Editorial: Limiting bathroom access to students creates an inaccessible learning environment
March 9, 2023
As a result of students skipping classes, vandalism and substance usage, Owatonna High School bathroom access has been limited. Throughout the school day, many of the easily accessible bathrooms are locked and students must search to find an open one. In extreme cases, students have to go all the way to the nurse’s office to find an available bathroom.
This lack of accessible bathrooms creates added stress for students, as they have to rush to be able to find an unlocked one during the seven minute passing period. Students who leave class to use the restroom are missing longer amounts of class time and miss out on valuable learning, because they are searching the halls to find an unlocked bathroom. While the closing of bathrooms was intended to reduce skipping class, it results in students spending an increased amount of time in the hallways, rather than in the classroom. An additional frustration is the lack of communication with students as to which bathrooms will be open and which will be locked. If students were aware which bathrooms would be unlocked, they would not have to spend time searching.
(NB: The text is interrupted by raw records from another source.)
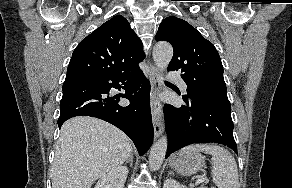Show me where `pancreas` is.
I'll list each match as a JSON object with an SVG mask.
<instances>
[{
	"label": "pancreas",
	"instance_id": "obj_1",
	"mask_svg": "<svg viewBox=\"0 0 292 188\" xmlns=\"http://www.w3.org/2000/svg\"><path fill=\"white\" fill-rule=\"evenodd\" d=\"M199 188H207V187L201 186V187H199Z\"/></svg>",
	"mask_w": 292,
	"mask_h": 188
}]
</instances>
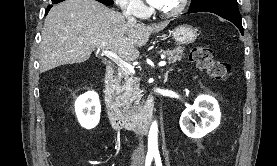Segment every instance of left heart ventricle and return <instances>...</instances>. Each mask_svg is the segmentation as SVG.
<instances>
[{"label":"left heart ventricle","instance_id":"b2bd125f","mask_svg":"<svg viewBox=\"0 0 277 166\" xmlns=\"http://www.w3.org/2000/svg\"><path fill=\"white\" fill-rule=\"evenodd\" d=\"M180 0H164L163 4L159 7L162 11L170 10L178 5Z\"/></svg>","mask_w":277,"mask_h":166}]
</instances>
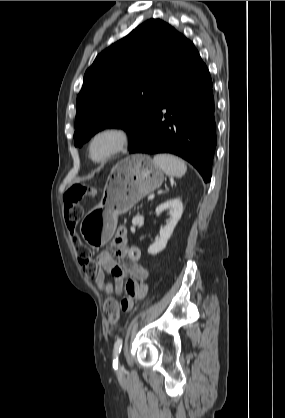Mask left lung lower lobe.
<instances>
[{"mask_svg": "<svg viewBox=\"0 0 285 418\" xmlns=\"http://www.w3.org/2000/svg\"><path fill=\"white\" fill-rule=\"evenodd\" d=\"M216 139L212 79L194 44L184 38L147 127L129 152L178 155L209 182Z\"/></svg>", "mask_w": 285, "mask_h": 418, "instance_id": "obj_1", "label": "left lung lower lobe"}]
</instances>
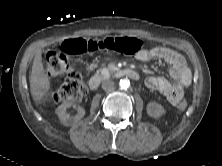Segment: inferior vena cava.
<instances>
[{"instance_id": "1", "label": "inferior vena cava", "mask_w": 222, "mask_h": 166, "mask_svg": "<svg viewBox=\"0 0 222 166\" xmlns=\"http://www.w3.org/2000/svg\"><path fill=\"white\" fill-rule=\"evenodd\" d=\"M102 88L105 91H111L114 89V82L110 79H106L102 82Z\"/></svg>"}]
</instances>
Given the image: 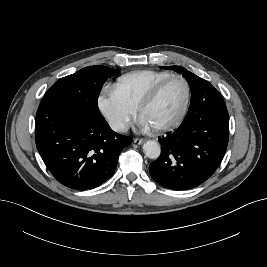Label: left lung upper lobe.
I'll list each match as a JSON object with an SVG mask.
<instances>
[{"label": "left lung upper lobe", "instance_id": "obj_1", "mask_svg": "<svg viewBox=\"0 0 267 267\" xmlns=\"http://www.w3.org/2000/svg\"><path fill=\"white\" fill-rule=\"evenodd\" d=\"M162 68L172 69L181 73L190 86V89L192 91L191 104L186 117L189 116L192 105L196 104L197 102H202L203 100H206L209 103L210 108L214 112H227V108L222 96L208 81L196 76L195 74L180 66H167Z\"/></svg>", "mask_w": 267, "mask_h": 267}]
</instances>
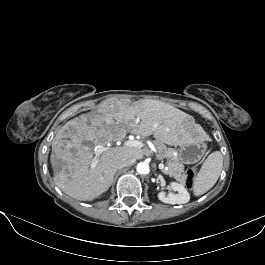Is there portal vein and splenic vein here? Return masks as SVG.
Segmentation results:
<instances>
[{
  "label": "portal vein and splenic vein",
  "instance_id": "18ae733b",
  "mask_svg": "<svg viewBox=\"0 0 265 265\" xmlns=\"http://www.w3.org/2000/svg\"><path fill=\"white\" fill-rule=\"evenodd\" d=\"M124 146L142 148L144 146V144L141 141H139V140H136L134 138H130L129 140L124 142ZM106 149H108V147H104V146H97L94 149L96 155H95V159H94L93 163L91 164V168H94L96 166L97 161H98V157ZM158 167H159L160 170H163V169L166 168L163 163H160Z\"/></svg>",
  "mask_w": 265,
  "mask_h": 265
}]
</instances>
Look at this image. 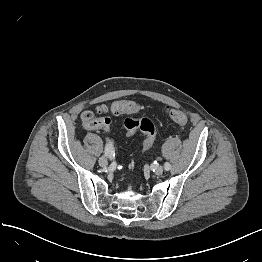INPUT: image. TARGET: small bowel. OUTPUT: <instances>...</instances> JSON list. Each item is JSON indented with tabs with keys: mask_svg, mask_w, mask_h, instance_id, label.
<instances>
[{
	"mask_svg": "<svg viewBox=\"0 0 262 262\" xmlns=\"http://www.w3.org/2000/svg\"><path fill=\"white\" fill-rule=\"evenodd\" d=\"M100 129H104V130H107L108 129V126L104 127V128H100Z\"/></svg>",
	"mask_w": 262,
	"mask_h": 262,
	"instance_id": "small-bowel-1",
	"label": "small bowel"
}]
</instances>
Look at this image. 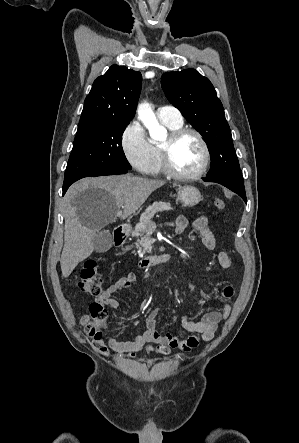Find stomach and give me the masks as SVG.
I'll return each instance as SVG.
<instances>
[{"label": "stomach", "instance_id": "1", "mask_svg": "<svg viewBox=\"0 0 299 443\" xmlns=\"http://www.w3.org/2000/svg\"><path fill=\"white\" fill-rule=\"evenodd\" d=\"M177 198L183 206L192 207L201 201V193L196 187L185 185L179 187Z\"/></svg>", "mask_w": 299, "mask_h": 443}]
</instances>
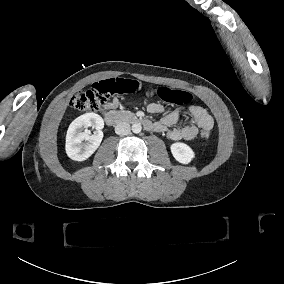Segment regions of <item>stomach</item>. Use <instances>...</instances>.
Returning <instances> with one entry per match:
<instances>
[{
  "mask_svg": "<svg viewBox=\"0 0 284 284\" xmlns=\"http://www.w3.org/2000/svg\"><path fill=\"white\" fill-rule=\"evenodd\" d=\"M156 93H157V89H155V88H148L145 91V94L149 97L154 96Z\"/></svg>",
  "mask_w": 284,
  "mask_h": 284,
  "instance_id": "1",
  "label": "stomach"
}]
</instances>
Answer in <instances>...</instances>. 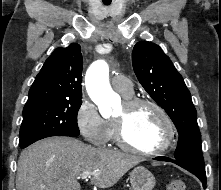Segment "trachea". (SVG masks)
I'll return each instance as SVG.
<instances>
[{
  "label": "trachea",
  "mask_w": 221,
  "mask_h": 190,
  "mask_svg": "<svg viewBox=\"0 0 221 190\" xmlns=\"http://www.w3.org/2000/svg\"><path fill=\"white\" fill-rule=\"evenodd\" d=\"M110 3H111V0L110 1H104L105 5H109Z\"/></svg>",
  "instance_id": "obj_1"
}]
</instances>
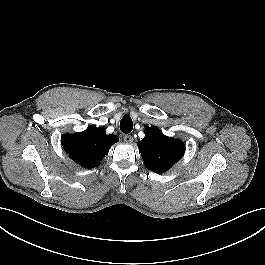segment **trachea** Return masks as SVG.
I'll list each match as a JSON object with an SVG mask.
<instances>
[{"mask_svg": "<svg viewBox=\"0 0 265 265\" xmlns=\"http://www.w3.org/2000/svg\"><path fill=\"white\" fill-rule=\"evenodd\" d=\"M132 129H133L132 119L128 114H126L123 116V118L120 121V130L123 133L128 134L132 131Z\"/></svg>", "mask_w": 265, "mask_h": 265, "instance_id": "obj_1", "label": "trachea"}]
</instances>
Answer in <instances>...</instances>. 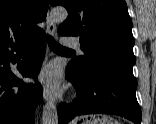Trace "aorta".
Returning a JSON list of instances; mask_svg holds the SVG:
<instances>
[{"label":"aorta","mask_w":156,"mask_h":124,"mask_svg":"<svg viewBox=\"0 0 156 124\" xmlns=\"http://www.w3.org/2000/svg\"><path fill=\"white\" fill-rule=\"evenodd\" d=\"M50 16L54 22H63L68 13L64 8H54ZM42 124H58V114L55 104L51 101L47 102L43 107Z\"/></svg>","instance_id":"obj_1"}]
</instances>
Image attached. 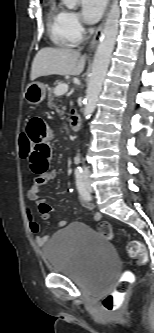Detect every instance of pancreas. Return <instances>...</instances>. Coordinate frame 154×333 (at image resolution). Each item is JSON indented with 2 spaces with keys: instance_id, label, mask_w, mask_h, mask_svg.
<instances>
[{
  "instance_id": "1",
  "label": "pancreas",
  "mask_w": 154,
  "mask_h": 333,
  "mask_svg": "<svg viewBox=\"0 0 154 333\" xmlns=\"http://www.w3.org/2000/svg\"><path fill=\"white\" fill-rule=\"evenodd\" d=\"M55 84H61L59 81H56ZM53 100H54V89L53 88H48V106L50 108L54 107L53 105Z\"/></svg>"
}]
</instances>
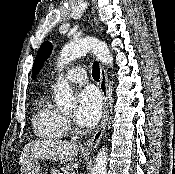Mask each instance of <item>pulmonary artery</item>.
Masks as SVG:
<instances>
[{"instance_id":"pulmonary-artery-1","label":"pulmonary artery","mask_w":175,"mask_h":174,"mask_svg":"<svg viewBox=\"0 0 175 174\" xmlns=\"http://www.w3.org/2000/svg\"><path fill=\"white\" fill-rule=\"evenodd\" d=\"M66 78L72 84H83L86 82L87 74L84 68L75 67L68 71Z\"/></svg>"}]
</instances>
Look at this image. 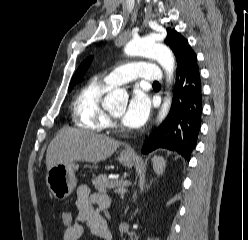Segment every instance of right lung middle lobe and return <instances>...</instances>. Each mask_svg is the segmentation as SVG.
Masks as SVG:
<instances>
[{"label": "right lung middle lobe", "instance_id": "right-lung-middle-lobe-1", "mask_svg": "<svg viewBox=\"0 0 248 240\" xmlns=\"http://www.w3.org/2000/svg\"><path fill=\"white\" fill-rule=\"evenodd\" d=\"M76 83H77V82H71V83H70L69 89H68L69 92L73 89V87H74V85H75Z\"/></svg>", "mask_w": 248, "mask_h": 240}]
</instances>
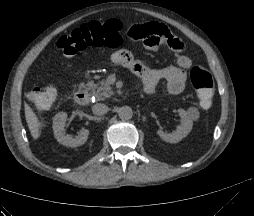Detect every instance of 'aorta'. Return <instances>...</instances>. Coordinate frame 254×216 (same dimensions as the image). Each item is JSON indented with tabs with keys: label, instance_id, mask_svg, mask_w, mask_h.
<instances>
[{
	"label": "aorta",
	"instance_id": "1",
	"mask_svg": "<svg viewBox=\"0 0 254 216\" xmlns=\"http://www.w3.org/2000/svg\"><path fill=\"white\" fill-rule=\"evenodd\" d=\"M118 115L121 120H130L133 116L132 108L129 106H122L118 110Z\"/></svg>",
	"mask_w": 254,
	"mask_h": 216
}]
</instances>
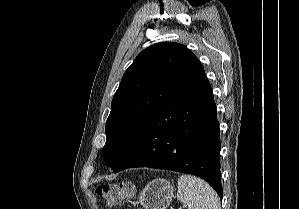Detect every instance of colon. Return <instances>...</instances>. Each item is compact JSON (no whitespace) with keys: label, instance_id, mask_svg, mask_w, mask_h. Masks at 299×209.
<instances>
[{"label":"colon","instance_id":"5ec220e1","mask_svg":"<svg viewBox=\"0 0 299 209\" xmlns=\"http://www.w3.org/2000/svg\"><path fill=\"white\" fill-rule=\"evenodd\" d=\"M96 194L109 204H118L131 198L134 186L130 183H105L96 188Z\"/></svg>","mask_w":299,"mask_h":209}]
</instances>
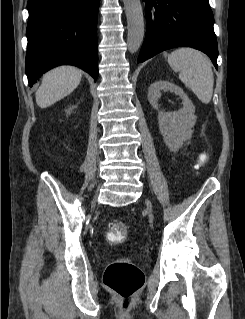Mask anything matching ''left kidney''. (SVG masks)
I'll use <instances>...</instances> for the list:
<instances>
[{"label": "left kidney", "instance_id": "left-kidney-1", "mask_svg": "<svg viewBox=\"0 0 245 319\" xmlns=\"http://www.w3.org/2000/svg\"><path fill=\"white\" fill-rule=\"evenodd\" d=\"M161 91L174 92L182 99L183 108L176 112L159 111L158 123L165 144L171 151H177L184 142L191 139L197 117L195 107L183 89L170 81H156L148 89V100L151 106L158 109Z\"/></svg>", "mask_w": 245, "mask_h": 319}]
</instances>
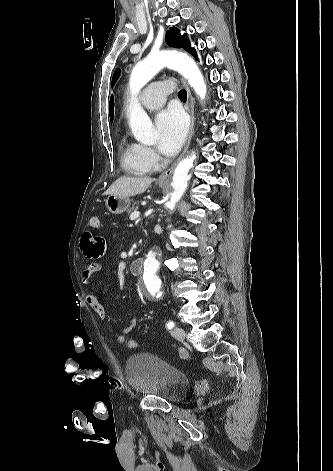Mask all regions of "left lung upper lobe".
<instances>
[{
  "mask_svg": "<svg viewBox=\"0 0 333 471\" xmlns=\"http://www.w3.org/2000/svg\"><path fill=\"white\" fill-rule=\"evenodd\" d=\"M166 43L171 47L183 48L187 50L189 53H191L193 56H196L194 49L190 47V42L187 36L181 35L179 30L175 27L171 28V30L166 33ZM119 73H120V70L117 69L112 79V85H114V83L116 82L119 76Z\"/></svg>",
  "mask_w": 333,
  "mask_h": 471,
  "instance_id": "left-lung-upper-lobe-1",
  "label": "left lung upper lobe"
}]
</instances>
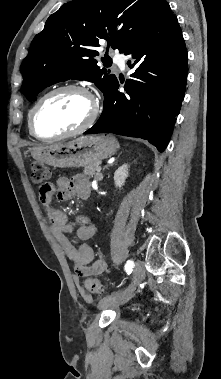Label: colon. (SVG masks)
<instances>
[{"mask_svg": "<svg viewBox=\"0 0 221 379\" xmlns=\"http://www.w3.org/2000/svg\"><path fill=\"white\" fill-rule=\"evenodd\" d=\"M32 181L39 186L40 196H45L51 190V171L50 169L39 162L32 164ZM86 289L91 293L102 294L104 288L101 282L93 277H89L84 282Z\"/></svg>", "mask_w": 221, "mask_h": 379, "instance_id": "5ec220e1", "label": "colon"}]
</instances>
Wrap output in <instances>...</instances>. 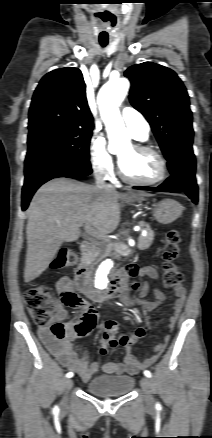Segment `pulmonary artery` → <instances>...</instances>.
I'll list each match as a JSON object with an SVG mask.
<instances>
[{
  "mask_svg": "<svg viewBox=\"0 0 212 438\" xmlns=\"http://www.w3.org/2000/svg\"><path fill=\"white\" fill-rule=\"evenodd\" d=\"M122 120L135 139L146 140L148 138L149 124L138 110L125 107L122 110Z\"/></svg>",
  "mask_w": 212,
  "mask_h": 438,
  "instance_id": "e3ab8cb5",
  "label": "pulmonary artery"
}]
</instances>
According to interfix, the recommended amount of available toilets for students over the age of 11 is one toilet for every 20 people. Owatonna High School currently has 1,434 students enrolled. This means that at any given time, there should be approximately 71 toilets unlocked and available to students. During periods when the majority of bathrooms are locked, there are considerably less than this. At the time this was written, seven bathrooms were locked.
Another issue with only keeping certain bathrooms locked is that it makes the school inaccessible. Students in wheelchairs or on crutches already struggle to get to class on time, now they have to travel multiple levels and wait for the elevator, just to use the bathroom. The expectation that students can wait and use the bathroom during lunch is unfair to students with bowel issues and menstrual cycles, and all students should have an unlocked and readily available bathroom, no matter where they are in the building.
The closing of bathrooms to prevent vaping and vandalism may work as a temporary solution, but does not get to the root of the issue. Instead, it punishes all the students who were uninvolved, and makes their school experience inconvenient and inaccessible.